Now more than ever the pride in being British is as strong now as it was then. So in this week’s edition we have included some suggestions on how to celebrate this historic day from the safety of lockdown! As well as some facts about VE Day for our younger readers!

Some facts about VE Day!

  • 70 million people fought in WWII. The Soviet Union lost 7.5 million soldiers, the most of any country involved in the war. Other major players in the Allied powers saw massive casualties as well. The U.S. lost 400,000, Great Britain lost 330,000, and China lost 2.2 million. Among the Axis powers, the German army saw 3.5 million casualties, Italy lost 77,000 and Japan lost 1.2 million. 

  • As Winston Churchill announced the end of the war in London, crowds filled the streets from Trafalgar Square up to Buckingham Palace. Princess Elizabeth (now Queen Elizabeth) and her sister Princess Margaret were allowed to leave the palace and celebrate with crowds outside, although they had to do it secretly. The future Queen described it as “one of the most memorable nights of my life”.

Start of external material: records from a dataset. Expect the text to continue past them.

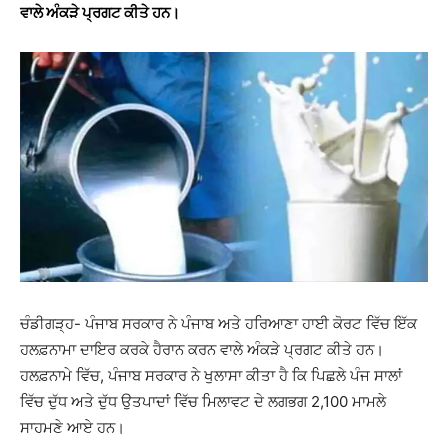
ਵਾਲੇ ਅੰਕੜੇ ਪ੍ਰਗਟ ਕੀਤੇ ਹਨ।
ਚੰਡੀਗੜ੍ਹ- ਪੰਜਾਬ ਸਰਕਾਰ ਨੇ ਪੰਜਾਬ ਅਤੇ ਹਰਿਆਣਾ ਹਾਈ ਕੋਰਟ ਵਿੱਚ ਇੱਕ
ਹਲਫ਼ਨਾਮਾ ਦਾਇਰ ਕਰਕੇ ਹੈਰਾਨ ਕਰਨ ਵਾਲੇ ਅੰਕੜੇ ਪ੍ਰਗਟ ਕੀਤੇ ਹਨ।
ਹਲਫ਼ਨਾਮੇ ਵਿੱਚ, ਪੰਜਾਬ ਸਰਕਾਰ ਨੇ ਖੁਲਾਸਾ ਕੀਤਾ ਹੈ ਕਿ ਪਿਛਲੇ ਪੰਜ ਸਾਲਾਂ
ਵਿੱਚ ਦੁੱਧ ਅਤੇ ਦੁੱਧ ਉਤਪਾਦਾਂ ਵਿੱਚ ਮਿਲਾਵਟ ਦੇ ਲਗਭਗ 2,100 ਮਾਮਲੇ
ਸਾਹਮਣੇ ਆਏ ਹਨ।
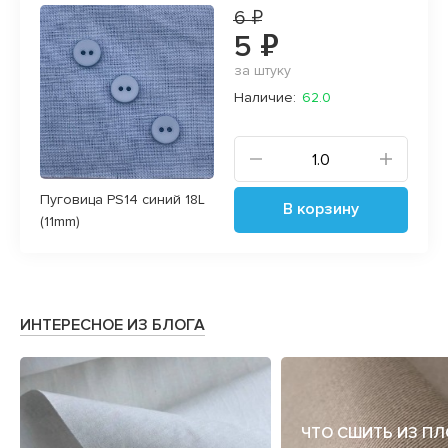
6 ₽
5 ₽
за штуку
Наличие:
62.0
Пуговица PS14 синий 18L
В корзину
(11mm)
ИНТЕРЕСНОЕ ИЗ БЛОГА
ЧТО СШИТЬ ИЗ П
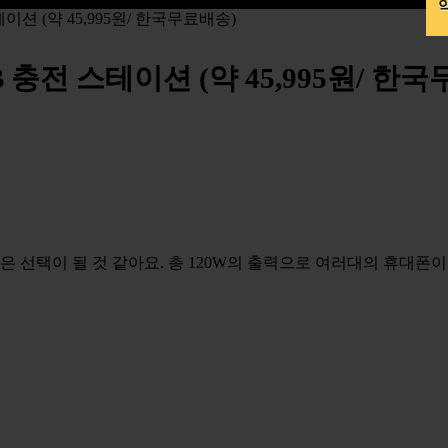
약
이션 (약 45,995원/ 한국무료배송)
B 충전 스테이션 (약 45,995원/ 한
은 선택이 될 것 같아요. 총 120W의 출력으로 여러대의 휴대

  • In the U.S., President Harry Truman was celebrating his birthday on V-E Day. He dedicated the victory to the late President Franklin D. Roosevelt, who died one month before the end of the war. Roosevelt helped create the alliance between Britain, the Soviet Union and the U.S., which made it possible to defeat Nazi Germany.

  • The Germans’ surrender marked the end of WWII in Europe, but Japan didn’t surrender until Aug. 15, 1945. Their surrender became official on Sept. 2, 1945, which is now celebrated as Victory over Japan Day or V-J Day.

  • Technically, WWII still hasn’t ended due to the fact that Russia and Japan never signed a peace treaty to end the Kuril Island dispute. The Kuril Islands are situated in a chain of islands between Russia and Japan. Historically, Japan had ownership of the islands, but Russia took control during WWII. Neither side has ever agreed to sign papers settling the territorial dispute.

  • Some Japanese soldiers never got the message that the war was over, including Hiroo Onoda, who was stationed in the Philippines. He hid out, fully armed and ready for battle, until 1974 when he was discovered. Onoda refused to surrender until his commanding officer flew to the island and convinced him to.

Ideas on how to celebrate!

Just because we are in lockdown does not mean we don’t know how to party! Below are some ideas on how to celebrate the 75th anniversary of VE Day well following social distancing!

  • The Party! The garden has been a go to for all celebrations through lockdown, so hopefully the weather is great and we can celebrate outdoors! If not, the kitchen will do! If you have a front garden and can keep a safe distance, maybe contact your neighbours and set a time and have a ‘socially distanced’ traditional street party from your own gardens!
  • The decorations! As part of home schooling you could set up an arts and crafts / history lesson in the morning and get the kids to make some bunting and posters. To help you out we have included a make your own VE Day flag kit!
  • What to wear! Now is the time to dig out your union jack attire that you invested in for the Olympics, the Diamond Jubilee or a Royal wedding! If you are less prepared like myself try and build your own patriotic look using red, white and blue clothing!
  • The playlist! With the wonders of the internet you don’t have to go far to be able to listen to some nostalgic war time classics to make this day really authentic! Have a search on music sites for some playlists! If you would like more modern music, stick with the theme and listen to the best of British artists!
  • The food! Back in 1945 wartime rationing meant sugar, butter and meat were hard to come by, so sweets, chocolate and traditional cakes were unlikely. If you are wanting to simulate this the buffets that filled the street tables would have included dripping sandwiches, corned beef hash, faggots and eggless fruit cakes! If like me your children would be less than enthusiastic for a dripping sandwich we suggest basic British classics such as jam sandwiches, scones and pork pies!

You now have a great day ahead of you. There is no better way to show your pride for Britain right now than to celebrate such a historic and euphoric day from our past!